GIVEN RECORDS:
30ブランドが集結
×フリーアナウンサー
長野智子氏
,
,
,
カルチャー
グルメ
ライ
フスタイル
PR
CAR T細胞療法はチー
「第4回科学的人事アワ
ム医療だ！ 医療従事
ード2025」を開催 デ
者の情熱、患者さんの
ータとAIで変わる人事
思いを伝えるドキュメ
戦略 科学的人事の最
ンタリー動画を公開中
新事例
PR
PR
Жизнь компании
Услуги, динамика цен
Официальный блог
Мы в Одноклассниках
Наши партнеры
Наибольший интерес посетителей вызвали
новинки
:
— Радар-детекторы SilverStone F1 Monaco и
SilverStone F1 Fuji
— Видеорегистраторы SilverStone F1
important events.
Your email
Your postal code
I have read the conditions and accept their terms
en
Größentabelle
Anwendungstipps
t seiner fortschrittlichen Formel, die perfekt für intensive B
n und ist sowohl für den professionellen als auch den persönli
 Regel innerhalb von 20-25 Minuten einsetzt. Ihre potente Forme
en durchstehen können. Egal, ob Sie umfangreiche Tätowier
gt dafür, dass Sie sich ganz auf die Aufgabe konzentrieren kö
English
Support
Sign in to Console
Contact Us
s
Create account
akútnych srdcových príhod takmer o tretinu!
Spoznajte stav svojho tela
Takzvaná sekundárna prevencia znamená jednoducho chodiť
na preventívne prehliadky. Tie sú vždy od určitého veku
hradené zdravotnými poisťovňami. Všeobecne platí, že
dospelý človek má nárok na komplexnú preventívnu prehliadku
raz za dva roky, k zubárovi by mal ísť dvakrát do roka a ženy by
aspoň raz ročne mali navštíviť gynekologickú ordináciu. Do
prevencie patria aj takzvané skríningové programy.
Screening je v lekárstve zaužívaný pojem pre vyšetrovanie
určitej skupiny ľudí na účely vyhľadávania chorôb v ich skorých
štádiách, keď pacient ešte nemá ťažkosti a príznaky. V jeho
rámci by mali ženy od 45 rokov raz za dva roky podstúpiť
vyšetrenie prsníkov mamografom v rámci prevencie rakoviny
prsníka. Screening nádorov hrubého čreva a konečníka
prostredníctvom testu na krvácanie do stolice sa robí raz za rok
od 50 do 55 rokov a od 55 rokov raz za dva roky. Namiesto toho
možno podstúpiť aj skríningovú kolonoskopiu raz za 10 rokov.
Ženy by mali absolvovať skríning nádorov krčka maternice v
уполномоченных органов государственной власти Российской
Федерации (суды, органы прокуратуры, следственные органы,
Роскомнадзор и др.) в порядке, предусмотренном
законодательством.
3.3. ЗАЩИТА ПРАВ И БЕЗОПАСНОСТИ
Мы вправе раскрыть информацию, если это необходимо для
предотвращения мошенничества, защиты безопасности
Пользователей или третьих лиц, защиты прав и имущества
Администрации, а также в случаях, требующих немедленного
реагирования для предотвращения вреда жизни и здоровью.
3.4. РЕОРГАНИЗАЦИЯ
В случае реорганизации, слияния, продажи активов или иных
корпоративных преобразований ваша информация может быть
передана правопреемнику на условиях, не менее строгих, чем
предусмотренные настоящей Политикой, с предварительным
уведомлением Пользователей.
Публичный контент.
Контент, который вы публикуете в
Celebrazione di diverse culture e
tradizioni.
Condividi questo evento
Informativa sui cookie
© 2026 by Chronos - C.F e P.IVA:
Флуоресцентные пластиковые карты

ACTION ITEM: Copy every line of the material, please, keeping it exactly the same.

EXPECTED OUTPUT:
30ブランドが集結
×フリーアナウンサー
長野智子氏
,
,
,
カルチャー
グルメ
ライ
フスタイル
PR
CAR T細胞療法はチー
「第4回科学的人事アワ
ム医療だ！ 医療従事
ード2025」を開催 デ
者の情熱、患者さんの
ータとAIで変わる人事
思いを伝えるドキュメ
戦略 科学的人事の最
ンタリー動画を公開中
新事例
PR
PR
Жизнь компании
Услуги, динамика цен
Официальный блог
Мы в Одноклассниках
Наши партнеры
Наибольший интерес посетителей вызвали
новинки
:
— Радар-детекторы SilverStone F1 Monaco и
SilverStone F1 Fuji
— Видеорегистраторы SilverStone F1
important events.
Your email
Your postal code
I have read the conditions and accept their terms
en
Größentabelle
Anwendungstipps
t seiner fortschrittlichen Formel, die perfekt für intensive B
n und ist sowohl für den professionellen als auch den persönli
 Regel innerhalb von 20-25 Minuten einsetzt. Ihre potente Forme
en durchstehen können. Egal, ob Sie umfangreiche Tätowier
gt dafür, dass Sie sich ganz auf die Aufgabe konzentrieren kö
English
Support
Sign in to Console
Contact Us
s
Create account
akútnych srdcových príhod takmer o tretinu!
Spoznajte stav svojho tela
Takzvaná sekundárna prevencia znamená jednoducho chodiť
na preventívne prehliadky. Tie sú vždy od určitého veku
hradené zdravotnými poisťovňami. Všeobecne platí, že
dospelý človek má nárok na komplexnú preventívnu prehliadku
raz za dva roky, k zubárovi by mal ísť dvakrát do roka a ženy by
aspoň raz ročne mali navštíviť gynekologickú ordináciu. Do
prevencie patria aj takzvané skríningové programy.
Screening je v lekárstve zaužívaný pojem pre vyšetrovanie
určitej skupiny ľudí na účely vyhľadávania chorôb v ich skorých
štádiách, keď pacient ešte nemá ťažkosti a príznaky. V jeho
rámci by mali ženy od 45 rokov raz za dva roky podstúpiť
vyšetrenie prsníkov mamografom v rámci prevencie rakoviny
prsníka. Screening nádorov hrubého čreva a konečníka
prostredníctvom testu na krvácanie do stolice sa robí raz za rok
od 50 do 55 rokov a od 55 rokov raz za dva roky. Namiesto toho
možno podstúpiť aj skríningovú kolonoskopiu raz za 10 rokov.
Ženy by mali absolvovať skríning nádorov krčka maternice v
уполномоченных органов государственной власти Российской
Федерации (суды, органы прокуратуры, следственные органы,
Роскомнадзор и др.) в порядке, предусмотренном
законодательством.
3.3. ЗАЩИТА ПРАВ И БЕЗОПАСНОСТИ
Мы вправе раскрыть информацию, если это необходимо для
предотвращения мошенничества, защиты безопасности
Пользователей или третьих лиц, защиты прав и имущества
Администрации, а также в случаях, требующих немедленного
реагирования для предотвращения вреда жизни и здоровью.
3.4. РЕОРГАНИЗАЦИЯ
В случае реорганизации, слияния, продажи активов или иных
корпоративных преобразований ваша информация может быть
передана правопреемнику на условиях, не менее строгих, чем
предусмотренные настоящей Политикой, с предварительным
уведомлением Пользователей.
Публичный контент.
Контент, который вы публикуете в
Celebrazione di diverse culture e
tradizioni.
Condividi questo evento
Informativa sui cookie
© 2026 by Chronos - C.F e P.IVA:
Флуоресцентные пластиковые карты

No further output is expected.